Par Tristan Geoffroy – le dans Actualités
Ces temps-ci, il ne se passe pas un mois sans qu'un nouveau jeu open world ne voie le jour. Il faut croire que c'est un gage de succès. Mais est-ce si fun que ça?

The Witcher 3 : Wild Hunt, Metal Gear Solid V : The Phantom Pain, Mad Max, Batman : Arkham Knight, Grand Theft Auto V, tous ont adoptés la mode du monde ouvert ou open world en anglais. Lorsque l’on regarde la liste des jeux à venir, No Man’s Sky, Assassin’s Creed Syndicate et Fallout 4 nous promettent la même chose.

Le client est roi, donc le joueur aussi

Depuis quelques années maintenant, la mode des jeux à monde ouvert domine les ventes en offrant aux joueurs de véritables bacs à sable dans lesquels ils peuvent se livrer à leurs activités préférées. Attaques frontales, furtives, artisanat, conception et exploration ne sont que quelques-unes des possibilités offertes, le tout généralement imbriqué dans un scénario plus ou moins intéressant et crédible. Mais voilà, quelle est la réelle plus-value de tels jeux comparativement à des jeux plus linéaires et généralement conçus pour offrir des expériences plus courtes et moins adaptables aux joueurs qui les vivent?
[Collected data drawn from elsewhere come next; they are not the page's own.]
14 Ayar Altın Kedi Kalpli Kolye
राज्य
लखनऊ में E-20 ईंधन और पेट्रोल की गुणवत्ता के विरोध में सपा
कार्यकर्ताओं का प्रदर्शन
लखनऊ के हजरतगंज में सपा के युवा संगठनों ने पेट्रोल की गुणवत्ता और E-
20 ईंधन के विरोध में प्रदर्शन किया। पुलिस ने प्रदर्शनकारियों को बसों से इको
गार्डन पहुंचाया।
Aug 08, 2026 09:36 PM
Dans Skyrim, vaut mieux ne pas ramasser tout ce que l'on voit (Image : Penny-Arcade).
Dans Skyrim, vaut mieux ne pas ramasser tout ce que l’on voit (Image : Penny-Arcade).
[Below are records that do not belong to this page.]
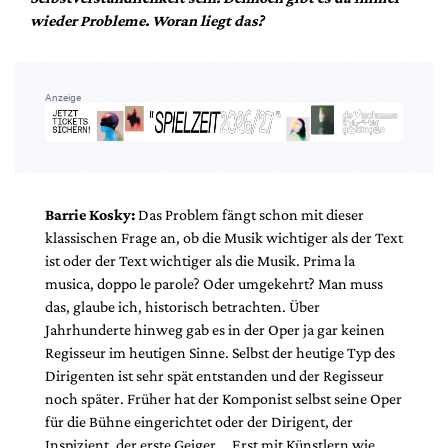
wieder Probleme. Woran liegt das?
Anzeige
Barrie Kosky:
Das Problem fängt schon mit dieser
klassischen Frage an, ob die Musik wichtiger als der Text
ist oder der Text wichtiger als die Musik. Prima la
musica, doppo le parole? Oder umgekehrt? Man muss
das, glaube ich, historisch betrachten. Über
Jahrhunderte hinweg gab es in der Oper ja gar keinen
Regisseur im heutigen Sinne. Selbst der heutige Typ des
Dirigenten ist sehr spät entstanden und der Regisseur
noch später. Früher hat der Komponist selbst seine Oper
für die Bühne eingerichtet oder der Dirigent, der
Inspizient, der erste Geiger … Erst mit Künstlern wie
Est-il si évident que ces titres, même s’ils semblent en offrir «plus pour notre argent», notamment en terme de durée de vie, soient encore intéressants une fois l’histoire terminée? Hormis quelques accrocs aux modifications sur PC, qui écrèment une énième virée dans Skyrim, peu sont ceux qui les complètent réellement dans les faits; moi le premier. C’est que l’expérience peut vite devenir lassante si le jeu n’est pas conçu pour continuer à offrir un monde vivant et autonome une fois l’aventure menée à terme.
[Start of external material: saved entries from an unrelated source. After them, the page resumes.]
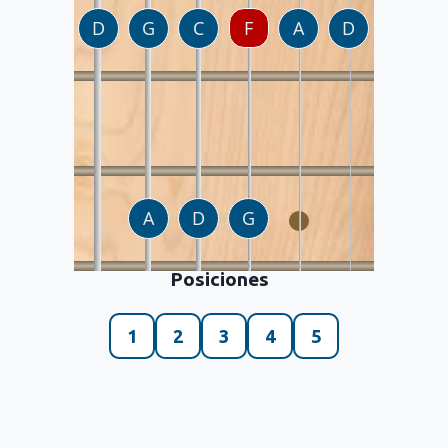
Posiciones
1
2
3
4
5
Rien de tel que de pouvoir imaginer que le monde peut vivre sans nous, le joueur, et que l’on puisse y découvrir des scènes qui se seraient déroulées même en notre absence. Voilà un monde réellement ouvert et dynamique.

La fin de l’histoire, la fin du fun?

Le end game, comme on l’appelle en conception de jeu, peut s’avérer fatal quelque soit l’étendu de l’univers offert aux joueurs. Combien d’entre vous ont vraiment profité des vistas, ces fantastiques panoramas, qui nous sont désormais offerts? Combien sont descendus de cheval pour ramasser des fleurs et autres plantes? Combien ont fouillé tous les recoins de la carte afin d’amasser le moindre objet rare disponible? Certes, plusieurs d’entre vous auront répondu à l’affirmative à ces questions, mais quelle proportion de joueurs cela représente-t-il sur la totalité des acheteurs de ces titres?

Même après avoir terminé le jeu, vous pouvez gérer vos effectifs dans Metal Gear Solid V : The Phantom Pain.
Même après avoir terminé le jeu, vous pouvez gérer vos effectifs dans Metal Gear Solid V :: The Phantom Pain.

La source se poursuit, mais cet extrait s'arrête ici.